Danville Science Center
- Established: 1995
- Location: 677 Craghead St Danville, Virginia
- Coordinates: 36°35′02″N 79°23′06″W﻿ / ﻿36.584°N 79.385°W
- Type: Science
- Owner: Science Museum of Virginia
- Website: dsc.smv.org

= Danville Science Center =

Danville Science Center is a science museum affiliated with the Science Museum of Virginia located in the tobacco warehouse district of Danville, Virginia.

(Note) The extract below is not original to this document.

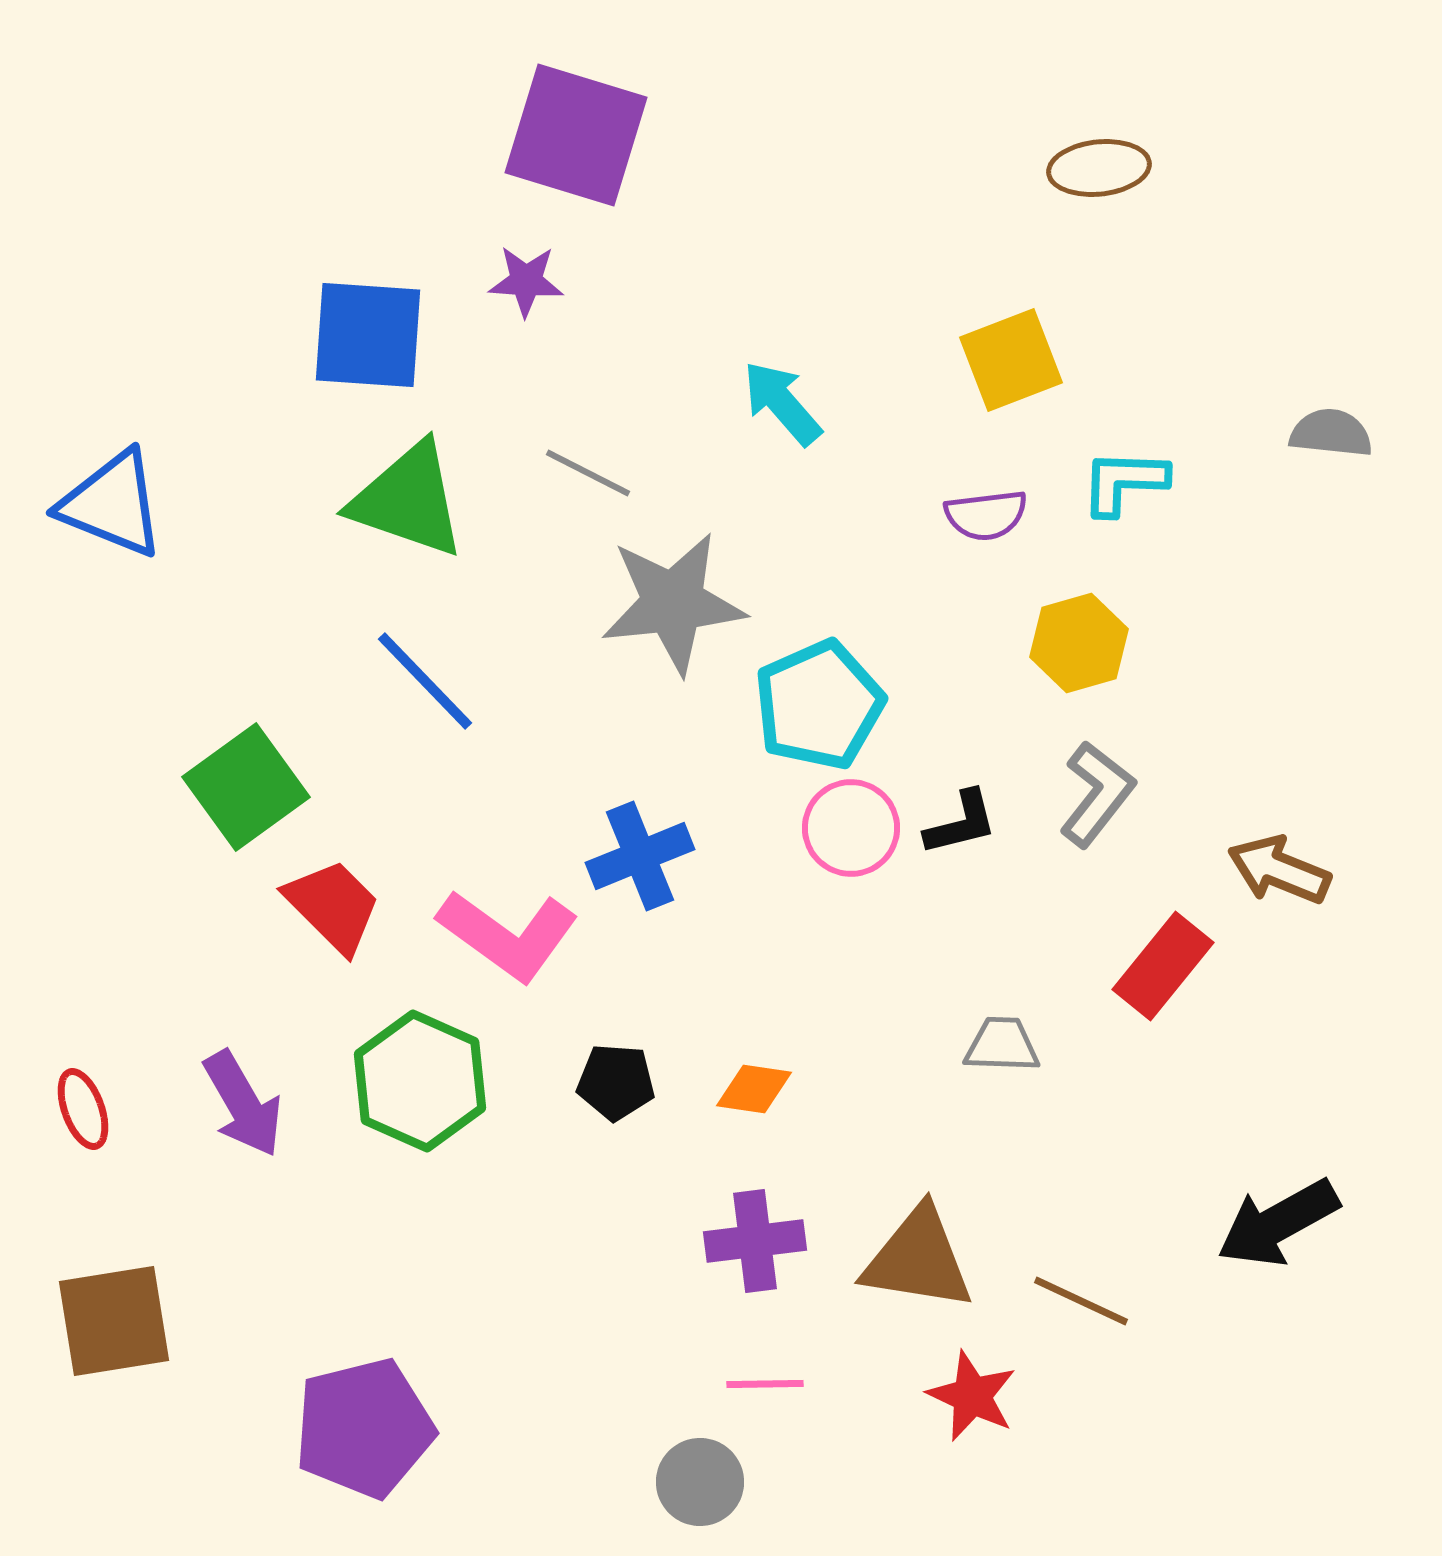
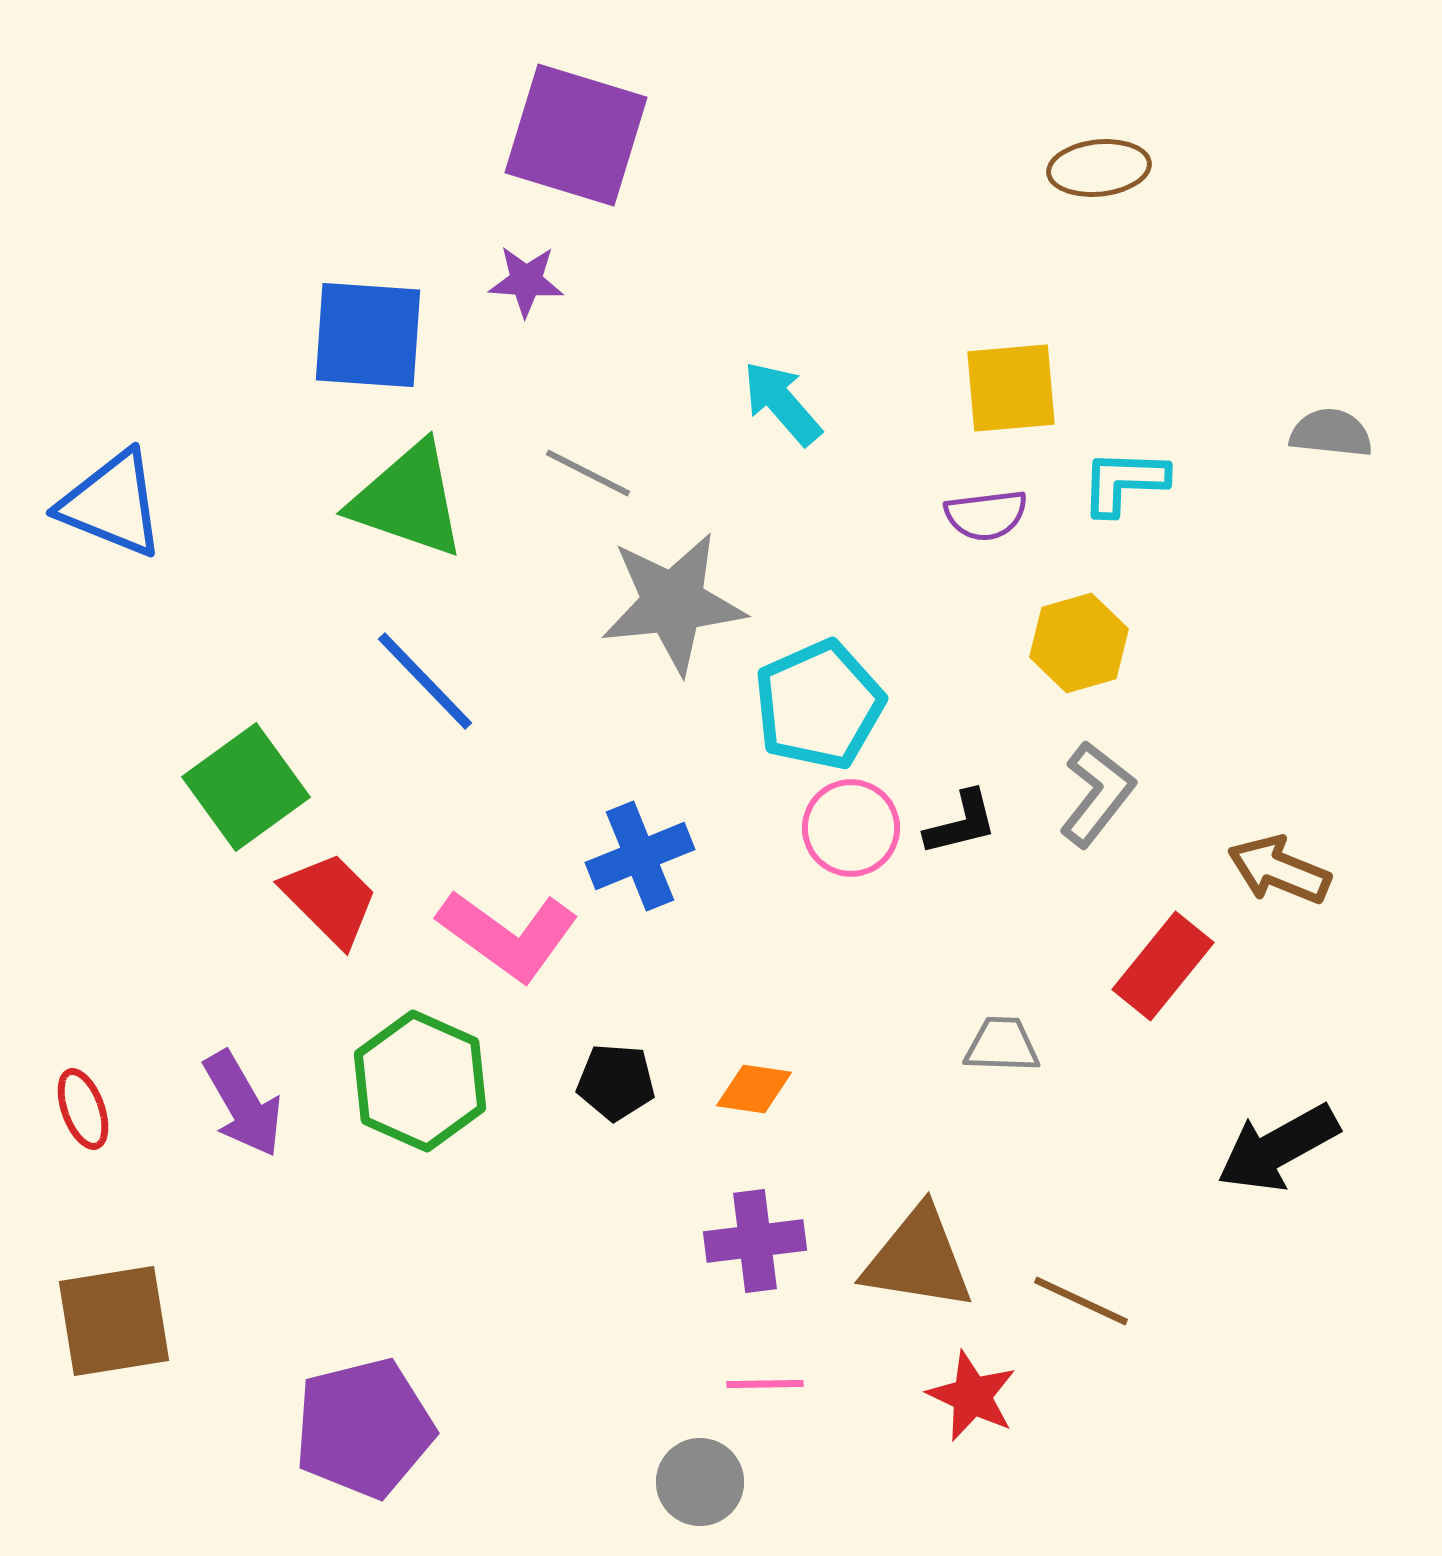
yellow square: moved 28 px down; rotated 16 degrees clockwise
red trapezoid: moved 3 px left, 7 px up
black arrow: moved 75 px up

The museum features rotating exhibits on the lower level and permanent exhibits on the upper level including a Science On a Sphere installation. Other science themes include biology, gravity, friction, force, light and magnetism. The Estelle H. Womack Natural History Collection of taxidermied animal mounts and exhibits on the area's rail history, including the Wreck of the Old 97, are also housed in the adjacent Danville station. There is a seasonal butterfly station.

==History==
The Danville Science Center opened in 1995 alongside the Dan River in part of the former Danville station in a section known as the "Crossing at the Dan", a complex of restored historic buildings in Danville’s downtown warehouse district. The museum is now spread over two buildings with the renovation of the Southern Railway Administrative Building in 2005. A full digital dome theater was added in 2014.